A un signal convenu (tellement convenu qu'il n'attire pas l'attention), Franck Einstein enjamba la fenêtre et sauta sur le terrain de basket.
Il avait besoin d'un complice (c'est comme ça dans les vraies évasions), il choisit Leroydécon, son voisin, un perpétuel repris de justice, de vertiges homicides et de boissons fortes par dessus le marché.

 

Leroydécon, son complice en tout.

 

Leur coup était mauvais mais réussi et ne passa pas inaperçu des autres détenus.
Cette prison petit-modèle théoriquement prévue pour 320 pensionnaires en contenait en fait 21288 au dernier recensement et c'est un véritable flot humain qui se répandit comme un insecticide ravageur dans le paisible bocage alentour, se nourrissant de pommes encore vertes et de surveillants à peine cuits.

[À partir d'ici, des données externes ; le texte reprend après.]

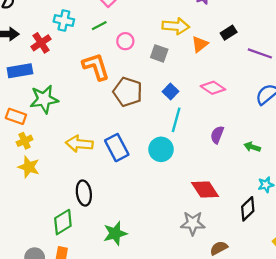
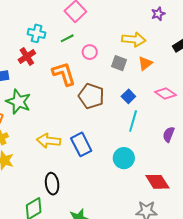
red cross: (41, 43) -> (27, 57), moved
orange triangle: (200, 44) -> (145, 63), moved
green star: (44, 99) -> (18, 102), turned 30
cyan circle: (161, 149) -> (124, 158), moved

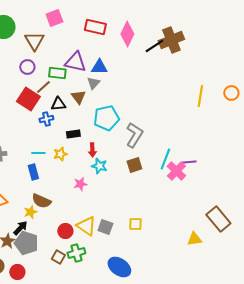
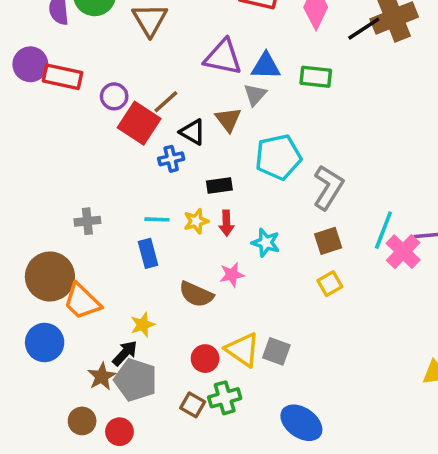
purple circle: (27, 67) -> (114, 96), moved
green rectangle: (57, 73) -> (316, 77), moved
black triangle: (58, 104) -> (193, 132), turned 35
red arrow: (92, 150) -> (226, 223), moved
brown semicircle: (41, 201) -> (196, 294), moved
yellow square: (135, 224) -> (330, 284), moved, turned -32

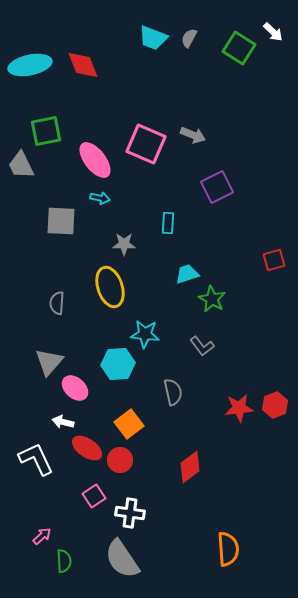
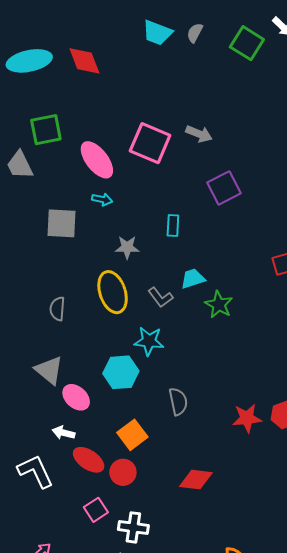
gray L-shape: (202, 346) -> (160, 297), moved
gray triangle: (49, 362) -> (49, 370), turned -32
red diamond: (190, 467) -> (196, 480), turned 44

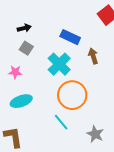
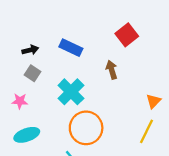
blue rectangle: (70, 37) -> (71, 48), moved
brown arrow: (93, 56) -> (112, 70), moved

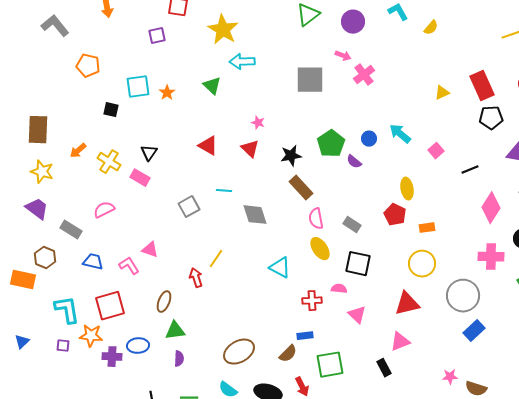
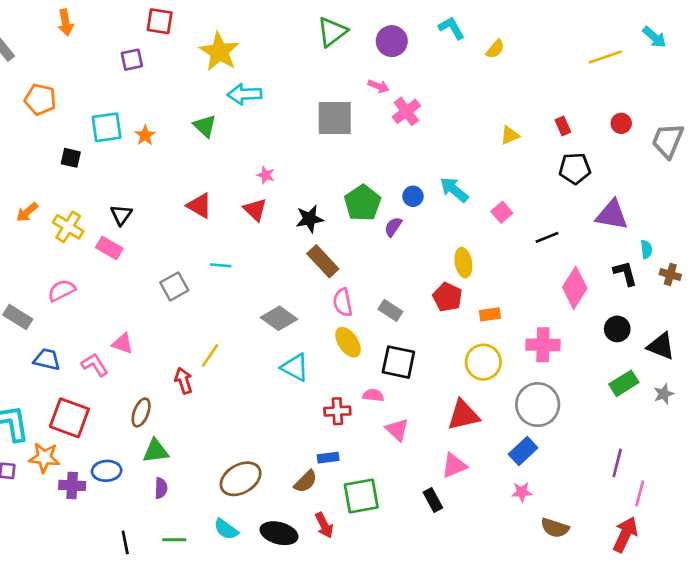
red rectangle: (482, 86) -> (563, 126), size x0.5
purple semicircle: (354, 162) -> (393, 227), turned 84
gray diamond: (255, 215) -> (279, 318), moved, turned -36
pink cross: (491, 257) -> (543, 345), moved
red square: (110, 306) -> (69, 418), turned 36
blue rectangle: (474, 331) -> (523, 451), moved
pink star: (450, 377) -> (522, 492), moved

Pendant son séjour derrière les barreaux, les cheveux de Franck ont bien poussé.

En se faufilant à travers l'épaisse fumée des barbecues improvisés, Franck Einstein eût encore une idée (de génie, c'est normal) :
" En déposant dans un de ces grills express mes chaussures, mon dentier et ma médaille de communiants avec mes initiales, on pensera que j'ai fini cannibalisé par de jeunes délinquants affamés ... "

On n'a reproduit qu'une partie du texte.